▶ [WORK REQUEST]: Give a single number in reply. It is the count of lines below that contain the string "legislativa".

Dataset records:
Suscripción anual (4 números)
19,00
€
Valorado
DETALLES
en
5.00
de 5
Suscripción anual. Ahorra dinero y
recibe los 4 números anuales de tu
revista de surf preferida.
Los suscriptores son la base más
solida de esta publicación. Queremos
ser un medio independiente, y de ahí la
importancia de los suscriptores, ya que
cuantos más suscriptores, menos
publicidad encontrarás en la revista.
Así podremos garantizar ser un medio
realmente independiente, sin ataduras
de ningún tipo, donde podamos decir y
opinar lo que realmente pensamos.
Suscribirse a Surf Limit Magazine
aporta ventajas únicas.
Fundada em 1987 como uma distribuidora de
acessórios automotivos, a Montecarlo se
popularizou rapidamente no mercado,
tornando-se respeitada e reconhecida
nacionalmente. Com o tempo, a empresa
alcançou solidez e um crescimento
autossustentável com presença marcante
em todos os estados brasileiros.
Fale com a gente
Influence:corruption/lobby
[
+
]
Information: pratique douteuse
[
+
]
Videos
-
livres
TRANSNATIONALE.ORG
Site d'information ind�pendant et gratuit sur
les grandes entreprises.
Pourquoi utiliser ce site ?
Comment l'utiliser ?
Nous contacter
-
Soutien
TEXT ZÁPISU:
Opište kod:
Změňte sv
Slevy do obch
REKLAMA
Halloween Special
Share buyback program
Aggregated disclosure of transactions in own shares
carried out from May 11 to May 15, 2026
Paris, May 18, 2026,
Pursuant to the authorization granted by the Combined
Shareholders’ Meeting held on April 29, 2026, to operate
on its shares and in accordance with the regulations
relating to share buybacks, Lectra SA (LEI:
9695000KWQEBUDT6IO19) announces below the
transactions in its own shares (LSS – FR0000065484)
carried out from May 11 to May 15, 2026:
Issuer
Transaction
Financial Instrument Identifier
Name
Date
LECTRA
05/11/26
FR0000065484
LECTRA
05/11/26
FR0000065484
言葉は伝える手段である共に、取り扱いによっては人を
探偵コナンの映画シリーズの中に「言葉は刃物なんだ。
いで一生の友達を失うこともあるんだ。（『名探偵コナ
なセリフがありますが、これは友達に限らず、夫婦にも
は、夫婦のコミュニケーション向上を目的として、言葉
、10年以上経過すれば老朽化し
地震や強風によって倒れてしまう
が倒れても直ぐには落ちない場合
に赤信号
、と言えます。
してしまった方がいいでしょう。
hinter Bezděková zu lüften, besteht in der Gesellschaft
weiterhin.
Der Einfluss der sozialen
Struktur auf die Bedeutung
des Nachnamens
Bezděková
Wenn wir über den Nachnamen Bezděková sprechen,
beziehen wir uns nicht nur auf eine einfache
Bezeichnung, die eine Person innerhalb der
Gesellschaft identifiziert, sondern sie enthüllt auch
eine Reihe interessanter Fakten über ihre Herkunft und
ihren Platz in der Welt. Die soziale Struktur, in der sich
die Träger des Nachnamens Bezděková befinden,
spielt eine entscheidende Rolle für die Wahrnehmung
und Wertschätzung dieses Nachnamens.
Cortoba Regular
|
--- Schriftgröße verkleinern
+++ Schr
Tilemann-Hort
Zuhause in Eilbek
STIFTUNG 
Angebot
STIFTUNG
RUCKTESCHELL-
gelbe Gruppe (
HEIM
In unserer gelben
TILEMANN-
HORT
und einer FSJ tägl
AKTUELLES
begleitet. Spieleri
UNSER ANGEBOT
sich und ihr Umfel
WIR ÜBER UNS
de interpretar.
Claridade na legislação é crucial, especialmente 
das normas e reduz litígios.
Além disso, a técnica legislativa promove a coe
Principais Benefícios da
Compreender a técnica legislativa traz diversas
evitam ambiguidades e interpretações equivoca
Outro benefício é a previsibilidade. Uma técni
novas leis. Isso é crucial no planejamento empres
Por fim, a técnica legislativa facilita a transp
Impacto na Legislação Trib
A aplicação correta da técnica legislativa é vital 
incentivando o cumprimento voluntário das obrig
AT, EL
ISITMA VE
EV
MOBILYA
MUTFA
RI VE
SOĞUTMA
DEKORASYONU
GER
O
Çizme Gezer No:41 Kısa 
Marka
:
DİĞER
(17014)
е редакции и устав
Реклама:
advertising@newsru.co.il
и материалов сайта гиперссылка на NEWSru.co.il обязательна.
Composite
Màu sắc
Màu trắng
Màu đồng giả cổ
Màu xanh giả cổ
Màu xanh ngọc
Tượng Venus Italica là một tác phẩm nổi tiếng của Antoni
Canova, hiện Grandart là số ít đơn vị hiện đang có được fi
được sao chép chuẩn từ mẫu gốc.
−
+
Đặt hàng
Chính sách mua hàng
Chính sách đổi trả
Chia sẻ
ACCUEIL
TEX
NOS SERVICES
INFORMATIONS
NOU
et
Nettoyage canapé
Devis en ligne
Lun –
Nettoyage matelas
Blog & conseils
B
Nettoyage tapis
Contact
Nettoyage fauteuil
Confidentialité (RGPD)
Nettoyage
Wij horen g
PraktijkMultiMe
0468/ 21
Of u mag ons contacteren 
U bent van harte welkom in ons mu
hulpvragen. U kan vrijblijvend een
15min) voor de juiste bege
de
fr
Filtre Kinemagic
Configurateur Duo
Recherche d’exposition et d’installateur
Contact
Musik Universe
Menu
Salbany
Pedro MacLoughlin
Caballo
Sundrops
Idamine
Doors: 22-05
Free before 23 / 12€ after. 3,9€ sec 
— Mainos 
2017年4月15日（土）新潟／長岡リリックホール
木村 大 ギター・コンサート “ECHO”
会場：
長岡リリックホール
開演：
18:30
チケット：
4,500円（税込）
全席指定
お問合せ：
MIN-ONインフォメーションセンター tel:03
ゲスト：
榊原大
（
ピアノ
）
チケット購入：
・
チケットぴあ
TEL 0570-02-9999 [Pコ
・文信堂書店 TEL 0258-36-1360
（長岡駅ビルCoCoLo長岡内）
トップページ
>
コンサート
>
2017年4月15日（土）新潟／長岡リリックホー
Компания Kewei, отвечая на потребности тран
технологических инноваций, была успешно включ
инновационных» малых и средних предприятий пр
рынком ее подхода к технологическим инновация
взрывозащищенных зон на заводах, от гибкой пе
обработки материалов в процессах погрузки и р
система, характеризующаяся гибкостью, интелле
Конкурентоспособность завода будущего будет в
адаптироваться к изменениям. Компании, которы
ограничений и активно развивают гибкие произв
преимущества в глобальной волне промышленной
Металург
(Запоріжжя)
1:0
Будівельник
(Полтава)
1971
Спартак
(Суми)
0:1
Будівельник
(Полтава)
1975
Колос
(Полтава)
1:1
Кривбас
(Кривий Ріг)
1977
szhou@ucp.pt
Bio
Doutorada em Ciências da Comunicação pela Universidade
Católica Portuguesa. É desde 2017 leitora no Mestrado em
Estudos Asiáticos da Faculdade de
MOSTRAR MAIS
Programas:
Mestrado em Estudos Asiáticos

▶ [RESPONSE BOX]: 4